(Bounding box prediction data)
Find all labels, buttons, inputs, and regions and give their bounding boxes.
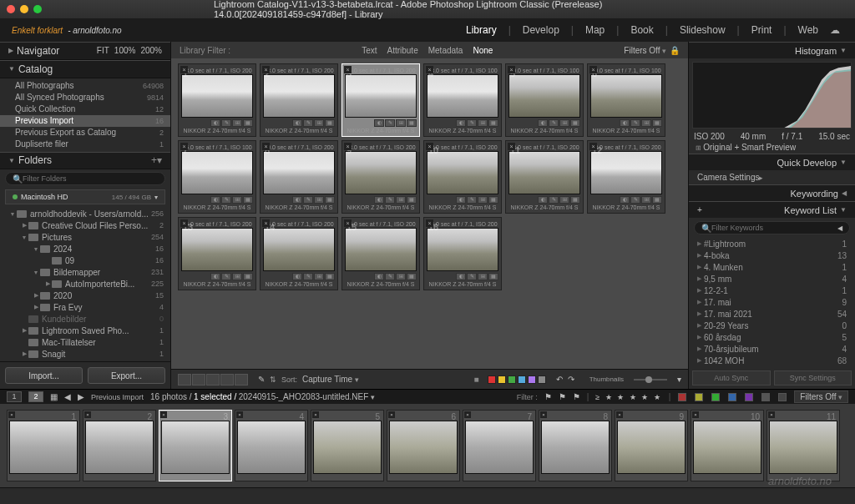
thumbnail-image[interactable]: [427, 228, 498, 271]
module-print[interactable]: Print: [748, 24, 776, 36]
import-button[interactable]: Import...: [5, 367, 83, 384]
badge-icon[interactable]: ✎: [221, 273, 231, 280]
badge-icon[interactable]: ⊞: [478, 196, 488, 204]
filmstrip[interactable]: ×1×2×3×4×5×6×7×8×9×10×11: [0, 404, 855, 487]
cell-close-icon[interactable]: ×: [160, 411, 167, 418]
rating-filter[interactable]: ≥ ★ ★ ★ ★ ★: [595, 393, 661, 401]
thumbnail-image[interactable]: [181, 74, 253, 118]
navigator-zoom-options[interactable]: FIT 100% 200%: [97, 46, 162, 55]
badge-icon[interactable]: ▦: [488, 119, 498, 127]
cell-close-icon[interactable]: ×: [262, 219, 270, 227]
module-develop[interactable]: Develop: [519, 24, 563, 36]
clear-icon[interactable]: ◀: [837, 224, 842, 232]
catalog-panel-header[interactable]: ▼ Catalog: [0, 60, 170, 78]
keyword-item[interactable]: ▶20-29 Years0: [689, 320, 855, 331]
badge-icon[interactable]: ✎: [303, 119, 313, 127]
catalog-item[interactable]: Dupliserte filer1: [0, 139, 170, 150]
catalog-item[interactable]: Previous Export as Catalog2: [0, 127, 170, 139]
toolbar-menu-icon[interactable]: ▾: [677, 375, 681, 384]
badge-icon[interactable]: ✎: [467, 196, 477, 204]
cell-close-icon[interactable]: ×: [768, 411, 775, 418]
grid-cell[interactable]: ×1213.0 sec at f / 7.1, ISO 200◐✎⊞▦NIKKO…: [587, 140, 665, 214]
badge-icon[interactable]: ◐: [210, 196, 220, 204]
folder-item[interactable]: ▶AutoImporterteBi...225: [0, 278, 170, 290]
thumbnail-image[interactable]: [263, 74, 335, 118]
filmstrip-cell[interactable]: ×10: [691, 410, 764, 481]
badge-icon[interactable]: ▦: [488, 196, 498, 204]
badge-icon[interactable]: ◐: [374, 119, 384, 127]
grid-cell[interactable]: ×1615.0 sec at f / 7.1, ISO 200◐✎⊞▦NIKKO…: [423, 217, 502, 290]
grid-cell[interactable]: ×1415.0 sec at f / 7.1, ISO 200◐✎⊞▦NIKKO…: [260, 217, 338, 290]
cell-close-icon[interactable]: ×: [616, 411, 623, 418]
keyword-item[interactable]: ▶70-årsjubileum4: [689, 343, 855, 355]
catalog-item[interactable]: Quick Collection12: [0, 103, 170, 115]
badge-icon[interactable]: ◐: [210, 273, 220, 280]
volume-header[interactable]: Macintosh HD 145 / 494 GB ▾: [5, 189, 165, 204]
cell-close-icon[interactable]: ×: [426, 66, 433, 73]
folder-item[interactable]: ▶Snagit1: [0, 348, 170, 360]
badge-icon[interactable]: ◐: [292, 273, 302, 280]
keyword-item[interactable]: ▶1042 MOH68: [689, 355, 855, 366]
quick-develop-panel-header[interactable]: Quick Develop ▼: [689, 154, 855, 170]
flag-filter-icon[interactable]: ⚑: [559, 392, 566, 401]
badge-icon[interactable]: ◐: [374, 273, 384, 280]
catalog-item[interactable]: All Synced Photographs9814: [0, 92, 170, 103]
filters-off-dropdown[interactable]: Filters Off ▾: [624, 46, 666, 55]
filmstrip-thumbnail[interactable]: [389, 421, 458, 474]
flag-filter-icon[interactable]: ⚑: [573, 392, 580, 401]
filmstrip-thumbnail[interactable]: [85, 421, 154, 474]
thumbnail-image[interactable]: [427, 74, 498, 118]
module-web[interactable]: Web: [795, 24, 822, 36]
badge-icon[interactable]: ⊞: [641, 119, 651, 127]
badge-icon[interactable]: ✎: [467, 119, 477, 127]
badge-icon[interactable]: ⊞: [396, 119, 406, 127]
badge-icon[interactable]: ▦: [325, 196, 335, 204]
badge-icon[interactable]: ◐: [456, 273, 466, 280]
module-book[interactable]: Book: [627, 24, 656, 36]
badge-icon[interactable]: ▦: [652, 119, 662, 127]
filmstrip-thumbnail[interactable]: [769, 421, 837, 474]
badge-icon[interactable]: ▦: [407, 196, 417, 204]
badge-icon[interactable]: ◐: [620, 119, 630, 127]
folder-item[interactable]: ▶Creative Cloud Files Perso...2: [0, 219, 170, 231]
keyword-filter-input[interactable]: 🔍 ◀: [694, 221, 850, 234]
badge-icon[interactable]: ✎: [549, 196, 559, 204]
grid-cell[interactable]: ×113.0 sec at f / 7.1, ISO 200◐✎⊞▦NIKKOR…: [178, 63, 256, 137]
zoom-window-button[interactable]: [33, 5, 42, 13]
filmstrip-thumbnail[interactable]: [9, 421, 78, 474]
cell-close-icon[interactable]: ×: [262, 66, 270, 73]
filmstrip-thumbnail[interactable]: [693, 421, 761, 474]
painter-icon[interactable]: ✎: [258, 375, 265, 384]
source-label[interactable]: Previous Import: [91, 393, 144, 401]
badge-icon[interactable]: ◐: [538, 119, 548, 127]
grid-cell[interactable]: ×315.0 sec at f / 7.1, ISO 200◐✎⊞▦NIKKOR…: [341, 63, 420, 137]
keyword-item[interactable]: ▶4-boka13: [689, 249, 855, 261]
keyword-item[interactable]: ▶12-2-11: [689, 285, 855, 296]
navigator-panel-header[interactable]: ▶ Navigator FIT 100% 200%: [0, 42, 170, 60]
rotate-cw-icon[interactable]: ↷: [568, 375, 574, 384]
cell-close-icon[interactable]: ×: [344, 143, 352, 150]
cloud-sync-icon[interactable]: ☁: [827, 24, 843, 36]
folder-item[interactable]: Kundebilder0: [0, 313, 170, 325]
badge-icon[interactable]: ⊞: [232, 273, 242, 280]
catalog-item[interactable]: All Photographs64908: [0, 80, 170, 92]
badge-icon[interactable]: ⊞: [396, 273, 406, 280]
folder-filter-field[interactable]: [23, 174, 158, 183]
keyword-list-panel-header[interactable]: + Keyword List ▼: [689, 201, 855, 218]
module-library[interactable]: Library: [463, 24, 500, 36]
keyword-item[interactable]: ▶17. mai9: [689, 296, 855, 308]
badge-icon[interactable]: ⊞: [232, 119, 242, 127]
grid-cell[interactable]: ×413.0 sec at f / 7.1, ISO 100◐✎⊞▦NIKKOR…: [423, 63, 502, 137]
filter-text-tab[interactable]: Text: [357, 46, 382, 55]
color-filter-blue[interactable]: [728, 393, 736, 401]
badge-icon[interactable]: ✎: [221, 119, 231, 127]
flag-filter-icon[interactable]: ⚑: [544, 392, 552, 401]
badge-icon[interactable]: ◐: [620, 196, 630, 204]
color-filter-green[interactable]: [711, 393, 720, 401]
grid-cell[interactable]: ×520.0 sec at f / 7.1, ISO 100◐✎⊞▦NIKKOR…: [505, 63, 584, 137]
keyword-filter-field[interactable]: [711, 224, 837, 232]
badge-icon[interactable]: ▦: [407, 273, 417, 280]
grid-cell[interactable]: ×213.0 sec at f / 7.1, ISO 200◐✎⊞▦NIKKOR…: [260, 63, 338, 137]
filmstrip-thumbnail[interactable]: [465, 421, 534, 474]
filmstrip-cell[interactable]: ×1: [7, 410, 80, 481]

• **Your objective**:
Only a number is wanted here: how many lines of the records above hold the word "Develop".

• **Answer to this problem**:
2